Harpold, who is employed at the Rockville Correctional Facility for women, feels her reputation has been damaged by the arrest, and that she has been wrongly labeled as someone who makes meth.

Her police mug shot ran on the front page of her local newspaper, she wrote, in a letter to the Tribune-Star, “with an article entitled, ‘17 Arrested in Drug Sweep.’”

“That is something I have never been involved in,” she said of meth.
When she told her co-workers about the arrest, she said, they could not believe it. They have been supportive of her, she said, and other friends in the community have tried to help stop the misinformation that has spread because of the arrest.

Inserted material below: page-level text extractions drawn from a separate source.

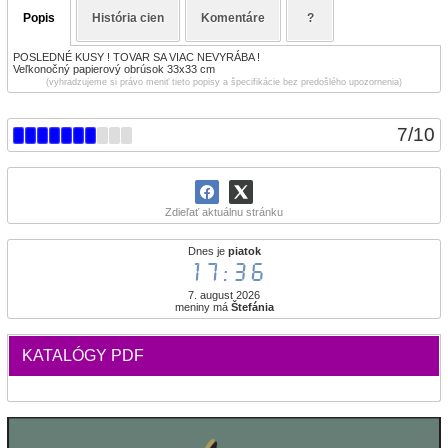
Popis
História cien
Komentáre
?
POSLEDNÉ KUSY ! TOVAR SA VIAC NEVYRÁBA !
Veľkonočný papierový obrúsok 33x33 cm
(vyhradzujeme si právo meniť tieto popisy a špecifikácie bez predošlého upozornenia)
7
/
10
Zdieľať aktuálnu stránku
Dnes je
piatok
17:36
7. august 2026
meniny má
Štefánia
KATALÓGY PDF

The morning she was arrested, Harpold and her husband were awakened by police officers banging on the front door of their home at Midway along U.S. 36. She was allowed to get dressed, and was then taken in handcuffs to the Clinton Police Department, where she was questioned about her cold medicine purchases. She was later booked into jail, and her husband had to pay $300 bail to get her released.

Harpold said she did go talk to the prosecutor about the situation, and Alexander offered her the deferral program, in which Harpold is required to pay the court costs, abide by all laws and not be arrested for 30 days. At the end of 30 days, the class-C misdemeanor will be erased from her record.
Alexander said she is working with Harpold about the charge, but the prosecutor asserts that Harpold did break the law with her purchases and is being held accountable.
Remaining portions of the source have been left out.